O estudo analisou ocorrências registradas entre 2020 e 2024 em Belo Horizonte e aponta que a maioria dos incêndios acontece dentro de casa.

CBMMG / Divulgação

Um levantamento do Corpo de Bombeiros Militar de Minas Gerais (CBMMG) revela que medidas simples de prevenção e autoproteção podem aumentar significativamente as chances de sobrevivência em incêndios residenciais.

De acordo com os dados, 64,25% dos 3.391 incêndios registrados no período ocorreram em residências. Os principais focos de origem são o quarto (45%), a cozinha (21%) e a sala (11%). As causas mais comuns estão relacionadas a falhas em equipamentos, problemas elétricos e acidentes domésticos, além de vazamentos de gás.

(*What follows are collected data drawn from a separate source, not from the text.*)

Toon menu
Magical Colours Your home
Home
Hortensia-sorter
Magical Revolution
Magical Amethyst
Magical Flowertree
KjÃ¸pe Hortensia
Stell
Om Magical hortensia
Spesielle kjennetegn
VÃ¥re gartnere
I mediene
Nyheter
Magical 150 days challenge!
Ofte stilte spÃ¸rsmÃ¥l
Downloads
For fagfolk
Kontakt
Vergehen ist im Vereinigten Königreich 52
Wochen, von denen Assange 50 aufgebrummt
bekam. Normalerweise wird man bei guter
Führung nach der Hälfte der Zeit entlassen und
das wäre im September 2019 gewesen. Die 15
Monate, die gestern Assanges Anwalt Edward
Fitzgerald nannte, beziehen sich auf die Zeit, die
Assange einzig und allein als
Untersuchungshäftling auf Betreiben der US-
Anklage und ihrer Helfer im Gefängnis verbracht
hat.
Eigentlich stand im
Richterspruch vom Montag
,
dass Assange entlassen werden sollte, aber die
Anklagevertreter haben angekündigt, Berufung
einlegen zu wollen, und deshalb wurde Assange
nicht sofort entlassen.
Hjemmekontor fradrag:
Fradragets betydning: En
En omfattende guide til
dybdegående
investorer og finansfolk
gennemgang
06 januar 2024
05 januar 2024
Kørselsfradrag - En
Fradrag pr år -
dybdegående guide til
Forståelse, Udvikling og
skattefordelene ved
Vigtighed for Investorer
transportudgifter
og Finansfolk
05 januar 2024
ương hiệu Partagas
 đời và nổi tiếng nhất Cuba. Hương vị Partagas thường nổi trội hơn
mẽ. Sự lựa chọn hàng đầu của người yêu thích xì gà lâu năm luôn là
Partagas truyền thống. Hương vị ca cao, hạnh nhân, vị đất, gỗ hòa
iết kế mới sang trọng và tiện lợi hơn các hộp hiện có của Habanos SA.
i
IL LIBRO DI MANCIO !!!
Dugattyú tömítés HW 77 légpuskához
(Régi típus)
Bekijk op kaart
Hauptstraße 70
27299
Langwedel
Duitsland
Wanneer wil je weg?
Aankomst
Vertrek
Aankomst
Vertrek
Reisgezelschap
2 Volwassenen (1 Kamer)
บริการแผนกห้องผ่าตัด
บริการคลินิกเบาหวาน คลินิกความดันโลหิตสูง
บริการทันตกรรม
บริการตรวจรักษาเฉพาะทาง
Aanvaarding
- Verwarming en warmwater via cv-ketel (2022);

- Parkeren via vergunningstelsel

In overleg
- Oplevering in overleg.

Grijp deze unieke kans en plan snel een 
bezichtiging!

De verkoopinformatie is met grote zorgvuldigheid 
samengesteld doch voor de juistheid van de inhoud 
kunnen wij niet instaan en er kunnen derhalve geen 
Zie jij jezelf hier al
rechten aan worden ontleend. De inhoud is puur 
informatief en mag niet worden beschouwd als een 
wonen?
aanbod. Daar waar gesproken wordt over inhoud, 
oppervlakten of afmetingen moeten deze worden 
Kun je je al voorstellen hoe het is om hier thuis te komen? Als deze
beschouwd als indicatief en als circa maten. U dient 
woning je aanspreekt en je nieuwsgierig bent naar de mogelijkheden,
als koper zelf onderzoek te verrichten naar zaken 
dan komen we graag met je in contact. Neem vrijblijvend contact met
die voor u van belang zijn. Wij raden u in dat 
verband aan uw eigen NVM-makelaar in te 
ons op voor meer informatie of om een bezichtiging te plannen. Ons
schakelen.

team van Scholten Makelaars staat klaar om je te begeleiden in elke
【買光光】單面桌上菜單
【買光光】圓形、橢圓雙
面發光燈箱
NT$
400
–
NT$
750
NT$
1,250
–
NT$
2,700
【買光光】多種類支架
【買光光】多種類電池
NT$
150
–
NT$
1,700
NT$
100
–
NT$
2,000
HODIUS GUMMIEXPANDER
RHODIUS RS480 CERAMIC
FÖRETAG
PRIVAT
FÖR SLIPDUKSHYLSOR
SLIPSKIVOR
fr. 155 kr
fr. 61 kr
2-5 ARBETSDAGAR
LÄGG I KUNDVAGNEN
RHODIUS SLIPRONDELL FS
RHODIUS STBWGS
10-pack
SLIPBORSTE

O levantamento também identificou o perfil das vítimas. Ao todo, 256 pessoas foram atingidas, sendo 14 mortes. A maioria das vítimas era do sexo masculino (57,14%) e pessoas com mais de 65 anos aparecem como o grupo mais vulnerável. Outro dado relevante é o horário das ocorrências, que se concentram principalmente entre 10h e 13h, período em que há maior uso da cozinha.

O Corpo de Bombeiros reforça que a prevenção começa com atitudes simples, como evitar o uso excessivo de aparelhos em uma mesma tomada, não utilizar extensões de forma inadequada e verificar regularmente as condições das instalações elétricas e do gás. Também é importante não deixar aparelhos carregando sobre superfícies inflamáveis.

Em situações de incêndio, a prioridade deve ser deixar o imóvel imediatamente. Caso não seja possível sair, a orientação é se afastar do foco, permanecer em um local seguro e ventilado, manter-se próximo ao chão para reduzir a inalação de fumaça e sinalizar a localização para facilitar o resgate. Ambientes fechados, como banheiros, devem ser evitados devido ao risco de intoxicação.

Segundo o tenente Elias Cristovam, medidas preventivas antes de dormir ou viajar também são fundamentais, como desligar aparelhos, fechar o registro de gás e garantir que não haja fontes de risco no imóvel.

O estudo reforça a importância da conscientização e mostra como pequenas ações no dia a dia podem evitar tragédias e salvar vidas.